Re: Discussion for 8226197: Reducing G1’s CPU cost with simplified write post-barrier and disabling concurrent refinement

Tue Jun 18 00:52:48 UTC 2019

> On Jun 14, 2019, at 9:41 PM, Man Cao <manc at google.com> wrote:
> 
> Hi all,
> 
> I'd like to discuss the feasibility of supporting a new mode of G1 that uses a simplified write post-barrier. The idea is basically trading off some pause time with CPU time, more details are in:
> https://bugs.openjdk.java.net/browse/JDK-8226197
> 
> A prototype implementation is here:
> https://cr.openjdk.java.net/~manc/8226197/webrev.00/
> 
> At a high level, other than the maintenance issue of supporting two different types of write barrier, is there anything inherently wrong about this approach? I have run fastdebug build with various GC verification options turned on to stress test the prototype, and so far I have not found any failures due to the prototype.
> 
> For the patch itself, besides the changes to files related to the write barrier, the majority of the change is in g1RemSet.cpp, where it needs to scan all dirty cards for regions not in the collection set. This phase (called process_card_table()) replaces the update_rem_set() phase during evacuation pause, and is similar to ClearNoncleanCardWrapper::do_MemRegion() for CMS.
> There are certainly many things can be improved for the patch, e.g., G1Analytics should take into account and adapt to the time spent in process_card_table(), and process_card_table() could be further optimized to speed up the scanning. We'd like to discuss about this approach in general before further improving it.
> In addition, we will collect more performance results with real production workload in a week or two.
> 
> -Man

As Thomas said, we (the Oracle GC team) have been considering
something like this (off and on) for some time; it has come up for
discussion several times. So far, we haven't pursued the idea to
completion / integration, and there are a number of reasons for this.

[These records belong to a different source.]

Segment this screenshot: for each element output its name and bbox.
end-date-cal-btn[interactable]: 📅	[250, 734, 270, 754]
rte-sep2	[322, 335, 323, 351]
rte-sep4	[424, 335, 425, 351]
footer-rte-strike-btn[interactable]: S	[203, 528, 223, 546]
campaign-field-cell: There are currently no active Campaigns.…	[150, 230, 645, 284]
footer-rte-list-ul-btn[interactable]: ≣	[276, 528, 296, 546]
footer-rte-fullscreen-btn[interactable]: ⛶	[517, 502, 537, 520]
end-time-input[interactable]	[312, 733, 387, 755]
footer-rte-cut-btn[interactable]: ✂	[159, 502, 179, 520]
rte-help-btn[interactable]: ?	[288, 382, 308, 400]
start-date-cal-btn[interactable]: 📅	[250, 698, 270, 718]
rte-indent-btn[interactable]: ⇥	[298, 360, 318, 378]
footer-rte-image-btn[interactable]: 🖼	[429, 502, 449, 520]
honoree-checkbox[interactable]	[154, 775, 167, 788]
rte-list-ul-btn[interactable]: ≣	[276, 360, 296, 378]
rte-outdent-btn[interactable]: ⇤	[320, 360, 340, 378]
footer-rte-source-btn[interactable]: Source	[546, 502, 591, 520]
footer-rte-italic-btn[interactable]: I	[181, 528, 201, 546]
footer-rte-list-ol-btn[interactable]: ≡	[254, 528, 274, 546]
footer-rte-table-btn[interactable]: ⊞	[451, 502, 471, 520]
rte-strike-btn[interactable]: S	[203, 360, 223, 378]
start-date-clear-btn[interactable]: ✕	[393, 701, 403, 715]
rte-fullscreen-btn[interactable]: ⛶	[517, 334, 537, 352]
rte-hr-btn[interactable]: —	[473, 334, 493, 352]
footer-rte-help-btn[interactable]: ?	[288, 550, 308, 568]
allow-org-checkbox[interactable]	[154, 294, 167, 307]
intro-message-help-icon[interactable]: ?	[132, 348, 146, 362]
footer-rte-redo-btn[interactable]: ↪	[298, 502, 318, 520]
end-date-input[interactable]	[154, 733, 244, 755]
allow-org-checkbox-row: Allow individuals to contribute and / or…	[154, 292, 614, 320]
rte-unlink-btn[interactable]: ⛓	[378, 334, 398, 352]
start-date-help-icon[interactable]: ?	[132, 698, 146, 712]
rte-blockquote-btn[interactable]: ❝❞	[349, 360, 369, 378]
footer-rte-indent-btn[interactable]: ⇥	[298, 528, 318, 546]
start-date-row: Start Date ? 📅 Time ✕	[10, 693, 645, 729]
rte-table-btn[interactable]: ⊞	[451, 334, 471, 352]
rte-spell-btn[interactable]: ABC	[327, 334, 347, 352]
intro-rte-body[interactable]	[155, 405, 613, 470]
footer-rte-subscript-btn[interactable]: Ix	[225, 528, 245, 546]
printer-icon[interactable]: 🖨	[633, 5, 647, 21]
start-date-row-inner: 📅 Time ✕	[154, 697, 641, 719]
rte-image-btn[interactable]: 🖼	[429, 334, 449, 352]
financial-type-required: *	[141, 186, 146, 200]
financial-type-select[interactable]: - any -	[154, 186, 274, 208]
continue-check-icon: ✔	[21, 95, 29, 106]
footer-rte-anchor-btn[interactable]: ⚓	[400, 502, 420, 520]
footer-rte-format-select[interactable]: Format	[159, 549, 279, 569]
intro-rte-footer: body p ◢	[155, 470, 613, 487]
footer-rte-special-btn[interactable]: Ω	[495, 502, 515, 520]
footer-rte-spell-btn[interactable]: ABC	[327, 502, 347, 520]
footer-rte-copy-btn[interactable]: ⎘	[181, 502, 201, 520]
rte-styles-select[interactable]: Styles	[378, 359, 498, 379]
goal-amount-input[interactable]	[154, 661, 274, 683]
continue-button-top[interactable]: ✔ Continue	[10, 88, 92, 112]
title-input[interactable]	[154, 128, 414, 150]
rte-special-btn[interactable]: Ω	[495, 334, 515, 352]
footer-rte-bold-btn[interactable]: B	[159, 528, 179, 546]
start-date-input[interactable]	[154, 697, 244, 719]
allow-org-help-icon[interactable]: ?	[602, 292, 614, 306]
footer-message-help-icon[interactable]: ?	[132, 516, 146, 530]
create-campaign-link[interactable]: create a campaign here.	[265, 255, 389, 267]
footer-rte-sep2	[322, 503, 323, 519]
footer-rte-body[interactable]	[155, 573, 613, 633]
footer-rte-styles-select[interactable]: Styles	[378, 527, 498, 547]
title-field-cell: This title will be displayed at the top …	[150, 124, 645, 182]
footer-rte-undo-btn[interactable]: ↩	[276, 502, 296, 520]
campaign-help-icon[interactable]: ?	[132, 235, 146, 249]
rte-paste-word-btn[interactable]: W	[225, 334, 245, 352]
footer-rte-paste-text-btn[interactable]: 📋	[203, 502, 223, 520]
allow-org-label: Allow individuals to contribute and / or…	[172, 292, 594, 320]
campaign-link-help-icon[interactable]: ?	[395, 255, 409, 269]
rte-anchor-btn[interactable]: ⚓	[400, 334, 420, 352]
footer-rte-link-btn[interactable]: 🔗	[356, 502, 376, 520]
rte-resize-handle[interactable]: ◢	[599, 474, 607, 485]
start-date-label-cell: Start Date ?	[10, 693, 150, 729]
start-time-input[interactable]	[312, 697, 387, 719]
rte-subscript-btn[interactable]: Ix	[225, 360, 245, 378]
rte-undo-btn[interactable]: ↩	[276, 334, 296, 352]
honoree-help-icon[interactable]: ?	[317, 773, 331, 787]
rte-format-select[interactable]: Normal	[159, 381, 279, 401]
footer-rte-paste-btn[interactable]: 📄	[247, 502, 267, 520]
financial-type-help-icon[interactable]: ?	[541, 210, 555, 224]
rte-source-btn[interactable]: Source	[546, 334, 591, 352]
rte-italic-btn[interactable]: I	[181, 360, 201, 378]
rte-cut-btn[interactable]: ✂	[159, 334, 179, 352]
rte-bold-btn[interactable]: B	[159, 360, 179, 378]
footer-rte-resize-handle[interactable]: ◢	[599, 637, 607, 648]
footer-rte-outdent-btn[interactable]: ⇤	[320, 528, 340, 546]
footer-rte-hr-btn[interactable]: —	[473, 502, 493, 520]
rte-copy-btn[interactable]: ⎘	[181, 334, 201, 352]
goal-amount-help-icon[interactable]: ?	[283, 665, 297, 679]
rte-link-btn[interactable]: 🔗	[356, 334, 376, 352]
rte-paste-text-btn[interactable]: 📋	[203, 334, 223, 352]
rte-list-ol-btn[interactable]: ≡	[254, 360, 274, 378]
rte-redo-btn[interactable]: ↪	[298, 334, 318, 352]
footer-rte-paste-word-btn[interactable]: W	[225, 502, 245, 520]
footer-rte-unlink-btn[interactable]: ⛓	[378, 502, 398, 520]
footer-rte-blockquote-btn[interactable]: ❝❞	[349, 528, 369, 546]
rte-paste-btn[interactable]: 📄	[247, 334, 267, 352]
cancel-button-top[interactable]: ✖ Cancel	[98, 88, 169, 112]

Fundamentally the idea is to improve G1's throughput performance at
the (potential) expense of its latency behavior.   Let's call this
G1-throughput mode below.

One argument against this is that if what one cares about is
throughput, then we already have a throughput-oriented collector
(ParallelGC), and one should just use that. G1-throughput mode isn't
useful for a pure throughput use-case unless it can beat ParallelGC.
There might be some cases where that happens, but it's not clear how
common that is.

One knock against ParallelGC is that the latency can be *really* bad.
Even if G1-throughput mode doesn't beat ParallelGC for throughput,
there may be mostly throughput-oriented applications that are somewhat
sensitive to latency, and such could benefit from G1-throughput mode.
But we're not sure how common such applications really are.

The cost of adding G1-throughput mode should not be discounted. "other
than the maintenance issue of supporting two types of write barrier"
kind of trivializes that cost. From a testing point of view, it's
pretty close to being a whole new collector, likely requiring running
a large number of tests in G1-throughput mode. We think the additional
testing cost and potential bug tail are a substantial downside.

So far, we've ended up not pursuing this course and instead focusing
our efforts on narrowing the space between G1 and ParallelGC, mostly
by improving G1's throughput performance and by better ergonomics and
tuning guidance. Thomas may have some data on what progress has been
made, and there are lots of good ideas left to pursue. (JDK-8220465
would help on the ParallelGC side; unfortunately, nobody from Oracle
has had time to devote to it.) The idea is to narrow the application
space between G1 and Parallel where G1-throughput mode naturally lives.

(I've only given the proposed changeset a cursory skim so far. I'm
waiting for discussion on the high-level question of whether this is a
direction that will be pursued.)